Joining the conversation are two of LeMura’s Le Moyne colleagues: Kate Costello-Sullivan, dean of arts and sciences and professor of modern Irish literature, and Philip George G’05, director of major and planned gifts.
“Some of the best educational experiences for college students take place not in the classroom, but in the field and lab, in context of shared research activities,” says Costello-Sullivan, whose excitement is virtually palpable. “REU gives our students a heightened chance to become researchers or maybe even published co-authors.”
Adds George: “Promoting scientific research and education—the way Syracuse and Le Moyne have—adds vitality to our community. Being here today, with students from Le Moyne, SUNY Upstate, and SUNY ESF, makes it a truly shared experience.”
Each REU participant receives a generous summer scholarship, along with free on-campus housing. Some students—who come from as far away as Yale University, the University of California, Riverside, and The University of Texas at Dallas, not to mention institutions in Germany, Austria, and Puerto Rico—receive travel assistance.
“Being here all summer has been incredible,” says junior Reesheda Gilbert, an LSAMP student from Kennesaw State University in Atlanta. “I’ve really enjoyed working with [Syracuse chemistry professor] John Chisholm and getting hands-on training in chemical synthesis and catalysis. It’s got me thinking about graduate school.”
Now in its 15th year, Syracuse’s Chemistry REU Program has come a long way under Ruhlandt’s and Sponsler’s tutelage. On average, more than 450 students apply for 11 spots a year; over 150 people, for six slots in the exchange program with TU Graz.
Many applicants come from small institutions that are unable to provide adequate research opportunities.
Puerto Rican-born Valerie Lopez is a Ph.D. student in Ruhlandt’s lab. She traces much of her research moxie to a 2009 REU experience at Syracuse, where she studied non-linear optical materials with Meredith Professor James Spencer.

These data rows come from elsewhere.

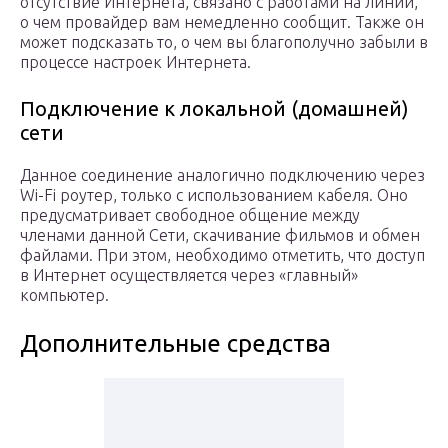
отсутствие Интернета, связано с работами на линии,
о чем провайдер вам немедленно сообщит. Также он
может подсказать то, о чем вы благополучно забыли в
процессе настроек Интернета.
Подключение к локальной (домашней)
сети
Данное соединение аналогично подключению через
Wi-Fi роутер, только с использованием кабеля. Оно
предусматривает свободное общение между
членами данной Сети, скачивание фильмов и обмен
файлами. При этом, необходимо отметить, что доступ
в Интернет осуществляется через «главный»
компьютер.
Дополнительные средства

“It definitely jump-started my career as a researcher,” she says. “The REU program gave me the experience I needed to make a clear decision between entering the workforce and going to graduate school. [REU] taught me how to think like a researcher and how to be more independent in the lab.”
Ana Torvisco G‘10, another Ph.D. student of Ruhlandt’s, has been involved with REU as a student and mentor. Torvisco first heard about REU through her advisor at Manhattanville College in Purchase, N.Y., where she was the only chemistry major in her class. Torvisco was so smitten by her 2002 REU stint that, when it came time for graduate school, she choose Syracuse over Georgia Tech. Today, she is a faculty member at TU Graz.
Torvisco has also been working with Ruhlandt (whom she considers her “biggest role model”) in developing compounds for semiconductor materials, metal films, and RAM memory chips.
“As a student, REU allowed me to not only do great chemistry with really good mentors, but also make professional bonds that have enriched my career,” says Torvisco, who, coincidentally, has taught Webb. “As a mentor, REU has honed my teaching and research skills.”
As for the future of REU, Ruhlandt appears poised and confident. “As long as we can provide an opportunity for students to focus on research, Syracuse will remain a bastion for undergraduate science education,” she adds, shooting a glance at Webb. “Many of the students here today will be the leaders of tomorrow.”